Antiwar activism grows in Triangle--Strategy meeting also planned in Charlotte
Posted on Sat, Mar. 29, 2003 DIANE SUCHETKA Staff Writer
CARY - Eight war protestors, including a UNC Chapel Hill professor, are awaiting trial in Raleigh for refusing to leave U.S. Sen. John Edwards presidential campaign headquarters last month.
A Siler City peace activist is serving six months in prison for splattering blood on doors to the Pentagon.
Hundreds of students have walked out of classes at UNC Chapel Hill and Duke University and thousands of protestors have gathered at the state Capitol in Raleigh.
Charlotte may have more residents than any other city in North Carolina, but the stronghold of North Carolina's peace movement is in the Triangle.
N.C. activists say their numbers have shot up since the United States began bombing Iraq. And they expect their movement to continue to grow whether the war ends quickly or not.
They'll talk about that growth, among other things, at a statewide strategy session in Charlotte today.
About 75 peace activists are expected in Charlotte for the 10 a.m. meeting, at Wedgewood Baptist Church. They'll break at noon to attend an anti-war rally at Independence Park, at East Seventh Street and Hawthorne Lane.
One reason Triangle peace activists feel certain their political action will continue even if the war doesn't is that people are joining the movement there for secondary reasons.
Men and women, many of them minorities, are speaking out against the war because they're worried about the erosion of civil rights they see in the Patriot Act, says Rañia Masri, a human-rights advocate who oversees peace research and education at the Institute for Southern Studies in Durham.
Among other things, the act allows the government to detain any foreigner the attorney general says is endangering national security.

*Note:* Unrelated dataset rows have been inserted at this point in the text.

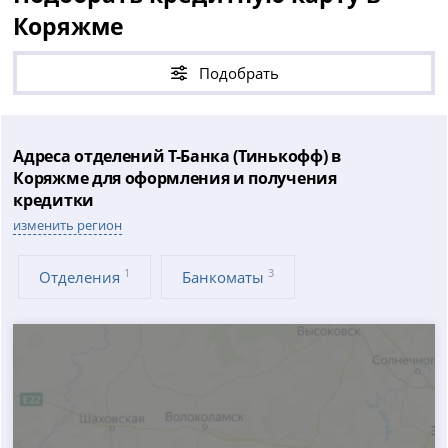
Коряжме
Подобрать
Адреса отделений Т-Банка (Тинькофф) в
Коряжме для оформления и получения
кредитки
изменить регион
1
3
Отделения
Банкоматы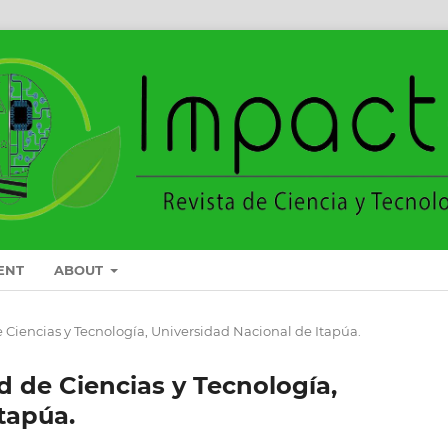
ENT
ABOUT
 de Ciencias y Tecnología, Universidad Nacional de Itapúa.
ad de Ciencias y Tecnología,
tapúa.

Other activists are coming out because they're concerned about the billions of dollars in tax money the war could take away from social programs, education and health care.

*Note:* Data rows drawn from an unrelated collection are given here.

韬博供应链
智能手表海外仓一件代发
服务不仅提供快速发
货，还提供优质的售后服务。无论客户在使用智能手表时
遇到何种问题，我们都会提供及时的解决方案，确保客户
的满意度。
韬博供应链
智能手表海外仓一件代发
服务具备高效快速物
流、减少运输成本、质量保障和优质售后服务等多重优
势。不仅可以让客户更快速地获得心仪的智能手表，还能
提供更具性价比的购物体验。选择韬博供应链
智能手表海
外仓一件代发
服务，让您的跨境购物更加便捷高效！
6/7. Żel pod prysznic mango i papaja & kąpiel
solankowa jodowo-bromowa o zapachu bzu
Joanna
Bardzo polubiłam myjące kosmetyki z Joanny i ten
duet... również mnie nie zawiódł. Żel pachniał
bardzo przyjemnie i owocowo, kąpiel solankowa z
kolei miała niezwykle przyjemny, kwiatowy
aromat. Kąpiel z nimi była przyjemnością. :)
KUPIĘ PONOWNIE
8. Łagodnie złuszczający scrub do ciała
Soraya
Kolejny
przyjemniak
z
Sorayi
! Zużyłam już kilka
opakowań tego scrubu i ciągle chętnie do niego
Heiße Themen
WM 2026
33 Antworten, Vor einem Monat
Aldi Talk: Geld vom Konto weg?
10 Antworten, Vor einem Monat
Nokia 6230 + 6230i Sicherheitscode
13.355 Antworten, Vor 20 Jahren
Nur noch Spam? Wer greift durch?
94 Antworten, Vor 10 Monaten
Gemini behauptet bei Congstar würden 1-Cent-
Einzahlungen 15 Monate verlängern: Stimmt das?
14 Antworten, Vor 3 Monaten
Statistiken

"People are connecting this war with many other issues," says Masri, who serves on the national board of the grassroots group Peace Action. "And when we have a peace movement that's connecting all these issues, it's a peace movement that's not going to go away. We're going to continue to organize and continue to grow until these issues are resolved."
Those secondary issues are making the movement more diverse too, says Patrick O'Neill, one of the eight protestors arrested in Raleigh and co-founder of North Carolinians for Alternatives to War.
That diversity is evident in Charlotte's war protests, too. After-work gatherings at Marshall Park include Latinos, Asians and African Americans; children as young as 10 and adults in their 80s. Taken together, those working for peace, O'Neill says, represent a large cross-section of the American public. He points to religious leaders from many mainstream denominations who have made statements against a U.S. attack of Iraq. To the dozens of U.S. cities and counties that have passed resolutions opposing the war. And to the labor unions that have taken a stance against a U.S. attack of Iraq.
At the same time, public support for the war remains strong. At least seven in 10 back the effort now that U.S. troops are fighting in Iraq, according to a CBS News poll.
Back in the Triangle, 70-year-old Cary peace activist Bill Towe says interest has risen since the bombs began falling. Now, the coordinator of N.C. Peace Action, the state affiliate of the Washington-based group once known as SANE, is getting 100 to 150 e-mails a day, at least twice as many as before the war began.
He hears from people who are concerned about U.S. foreign policy in general; about America's involvement in Columbia, Israel, Korea, the Philippines, Venezuela. "When the Vietnam war ended, there was a decline in the peace movement," says Towe, a political activist for more than 40 years. "Now with all these issues it won't dissipate like it did in the past."
There are reasons the peace movement is stronger in the Raleigh area than in Charlotte.
Charlotte is a more-conservative banking town, with a smaller concentration of college students. It has less of a history of activism, fewer labor unions and political action groups, experts say
Charlotte also has what Tom Hanchett, staff historian at the Levine Museum of the New South, calls a culture of civility.
"Protesting anything is just not seen as civil in this part of the South," Hanchett says. "Here the civility tends to put a lid on any kind of protest."